Mechanisms of dynamic trap sealing failure
According to the features of ground stress disturbance in gas storage operation, the root causes of trap sealing failure are microscopic pore structure change and macroscopic mechanical deformation and damage of rock under alternating stress. Therefore, four kinds of sealing failure mechanisms, cap rock capillary sealing failure, tensile damage, shear damage and shear slip activation of fault, have been pointed out. (1) Cap rock capillary sealing failure. Under alternating stress, microscopic pore structure may change and micro-fissures may expand in the cap rock, or the strong heterogeneous disturbance caused by high speed injection and withdrawal may lead to change of the original water driving system in the cap rock, causing cap rock capillary sealing failure and the exacerbation of initial slow diffusion of gas into leak. (2) Tensile damage. High speed gas injection may lead to high pressure in local area, when higher than the minimum horizontal stress, the pressure would cause tensile damage to the cap rock. (3) Shear damage. Ground stress disturbance in high speed injection and withdrawal may cause stress concentration in the abrupt structural change area, and consequently sliding deformation and shear damage in the abrupt structural change area or lithologic change weak plane of the cap rock. (4) Shear slip of fault. When the shear stress acting on the fault plane is higher than the critical value due to ground stress disturbance during high speed injection and withdrawal, fault running through the cap rock will slip, breaking the integrity of the cap rock and causing sealing failure. 1.2.
Evaluation for trap dynamic sealing property
The pressure limit a gas storage trap can withstand can be estimated by calculating the pressure withstanding limits of the cap rock and fault at the critical point of capillary sealing failure, tensile and shear damages, and shear slip of fault, then the upper pressure limit of the gas storage can be designed scientifically, and the room for upper pressure limit increase evaluated. 1.2.1.
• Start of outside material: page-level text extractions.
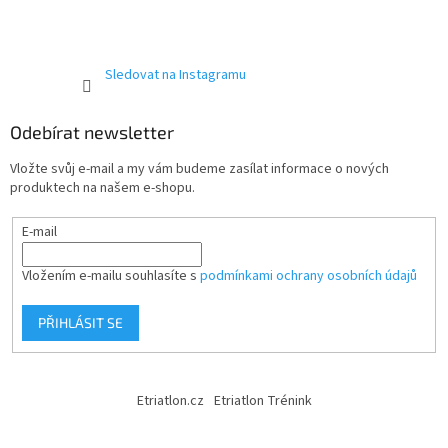
Sledovat na Instagramu
Odebírat newsletter
Vložte svůj e-mail a my vám budeme zasílat informace o nových
produktech na našem e-shopu.
E-mail
Vložením e-mailu souhlasíte s
podmínkami ochrany osobních údajů
PŘIHLÁSIT SE
Etriatlon.cz
Etriatlon Trénink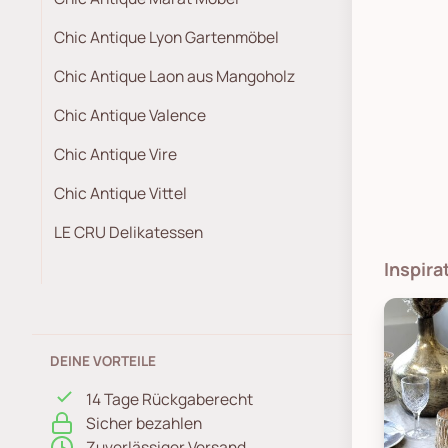
Chic Antique Lyon Gartenmöbel
Chic Antique Laon aus Mangoholz
Chic Antique Valence
Chic Antique Vire
Chic Antique Vittel
LE CRU Delikatessen
Inspira
DEINE VORTEILE
14 Tage Rückgaberecht
Sicher bezahlen
Zuverlässiger Versand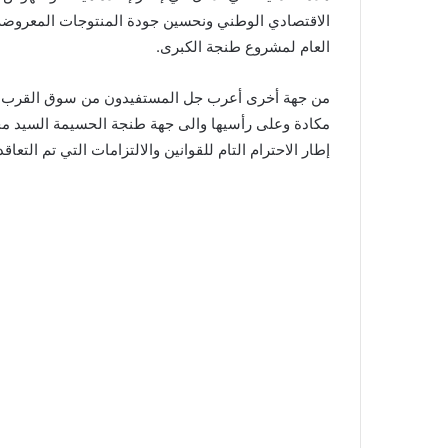
الاقتصادي الوطني ونحسين جودة المنتوجات المعروضة 
العام لمشروع طنجة الكبرى.
من جهة أخرى أعرب جل المستفيدون من سوق القرب “ظه
مكادة وعلى رأسيها والى جهة طنجة الحسيمة السيد م
إطار الاحترام التام للقوانين والالتزامات التي تم التعاقد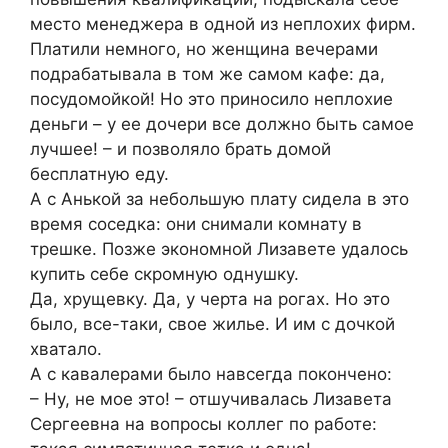
место менеджера в одной из неплохих фирм.
Платили немного, но женщина вечерами
подрабатывала в том же самом кафе: да,
посудомойкой! Но это приносило неплохие
деньги – у ее дочери все должно быть самое
лучшее! – и позволяло брать домой
бесплатную еду.
А с Анькой за небольшую плату сидела в это
время соседка: они снимали комнату в
трешке. Позже экономной Лизавете удалось
купить себе скромную однушку.
Да, хрущевку. Да, у черта на рогах. Но это
было, все-таки, свое жилье. И им с дочкой
хватало.
А с кавалерами было навсегда покончено:
– Ну, не мое это! – отшучивалась Лизавета
Сергеевна на вопросы коллег по работе: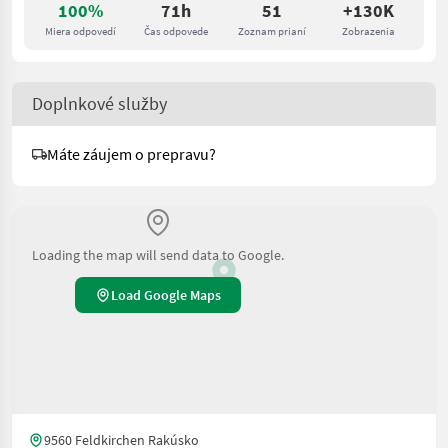
100%
71h
51
+130K
Miera odpovedí
Čas odpovede
Zoznam prianí
Zobrazenia
Doplnkové služby
Máte záujem o prepravu?
Loading the map will send data to Google.
Load Google Maps
9560 Feldkirchen Rakúsko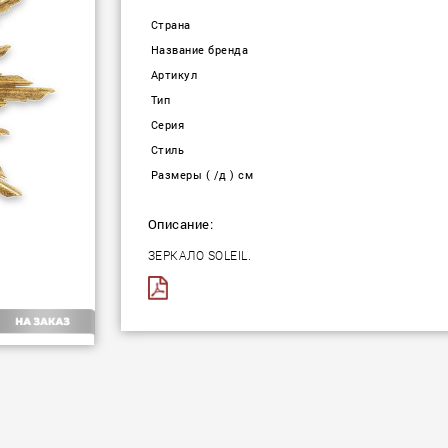
Страна
Название бренда
Артикул
Тип
Серия
Стиль
Размеры ( /д ) см
Описание:
ЗЕРКАЛО SOLEIL.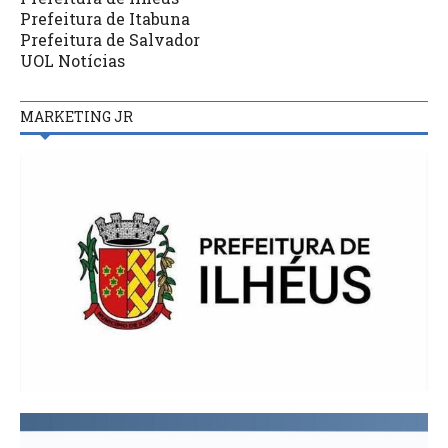
Prefeitura de Itabuna
Prefeitura de Salvador
UOL Notícias
MARKETING JR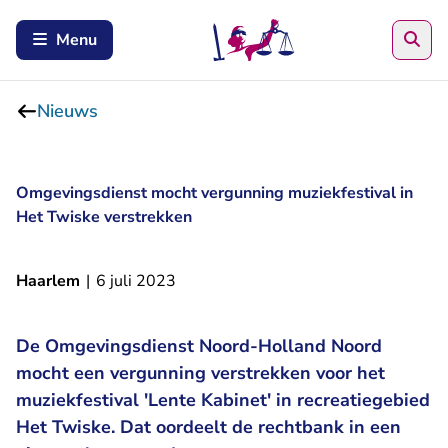
Zoe
Menu
Nieuws
Omgevingsdienst mocht vergunning muziekfestival in
Het Twiske verstrekken
Haarlem
|
6 juli 2023
De Omgevingsdienst Noord-Holland Noord
mocht een vergunning verstrekken voor het
muziekfestival 'Lente Kabinet' in recreatiegebied
Het Twiske. Dat oordeelt de rechtbank in een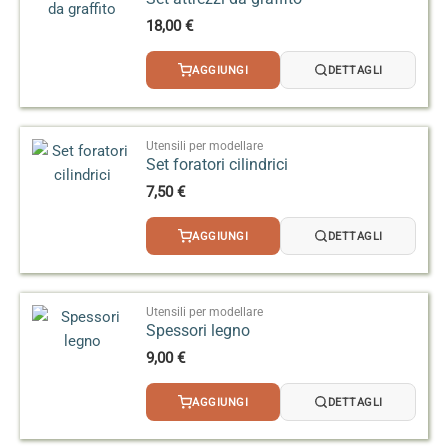
18,00
€
AGGIUNGI
DETTAGLI
Utensili per modellare
Set foratori cilindrici
7,50
€
AGGIUNGI
DETTAGLI
Utensili per modellare
Spessori legno
9,00
€
AGGIUNGI
DETTAGLI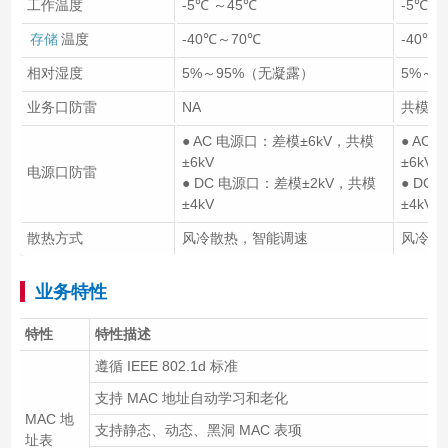
工作温度
-5℃ ～45℃
-5℃ ～
存储
温度
-40℃～70℃
-40℃
相对湿度
5%～95%（无凝露）
5%～
业务口防雷
NA
共模±6
● AC 电源口：差模±6kV，共模
● AC
±6kV
±6kV
电源口防雷
● DC 电源口：差模±2kV，共模
● DC
±4kV
±4kV
散热方式
风冷散热，智能调速
风冷散
业务特性
特性
特性描述
遵循 IEEE 802.1d 标准
支持 MAC 地址自动学习和老化
MAC 地
支持静态、动态、黑洞 MAC 表项
址表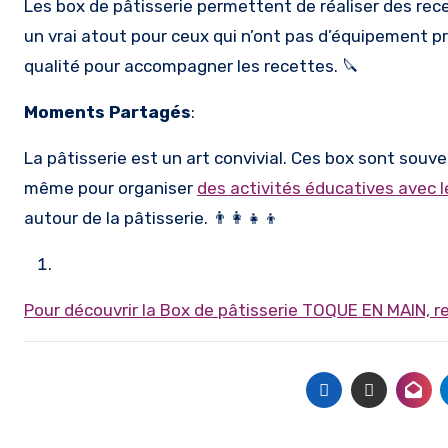
Les box de pâtisserie permettent de réaliser des rec
un vrai atout pour ceux qui n’ont pas d’équipement pr
qualité pour accompagner les recettes. 🔪
Moments Partagés
:
La pâtisserie est un art convivial. Ces box sont souv
même pour organiser
des activités éducatives avec l
autour de la pâtisserie. 👨‍👩‍👧‍👦
Pour découvrir la Box de pâtisserie TOQUE EN MAIN, re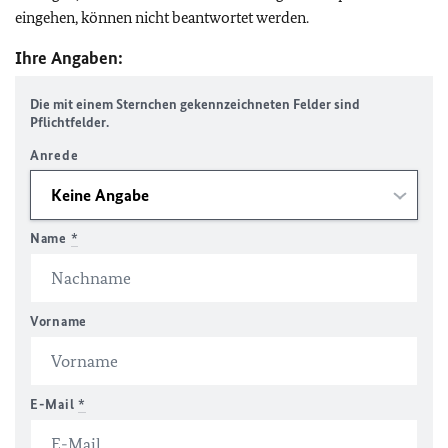
eingehen, können nicht beantwortet werden.
Ihre Angaben:
Die mit einem Sternchen gekennzeichneten Felder sind
Pflichtfelder.
Anrede
Name
*
Vorname
E-Mail
*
Capillary sealing capacity of cap rock
The capillary sealing capacity evaluation experiment of gas storage cap rock follows the same idea with gas reservoir de-
velopment experiment, but simulates quite different working conditions. In the conventional method, on the basis of comprehensive geologic study and porosity, permeability and microscopic pore structure test of core, core samples are selected to test the critical breakthrough pressure by gas breakthrough pressure experiment. As ground stress disturbance during gas storage operation would cause deformation and micro-pore structure change of cap rock, on the basis of conventional static breakthrough pressure test, core fatigue damage experiment under alternating load needs to be conducted according to the actual ground stress and designed pressure range, to figure out the critical breakthrough pressure of cap rock core after cyclic injection and withdrawal and dynamic capillary pressure withstanding limit of cap rock. 1.2.2.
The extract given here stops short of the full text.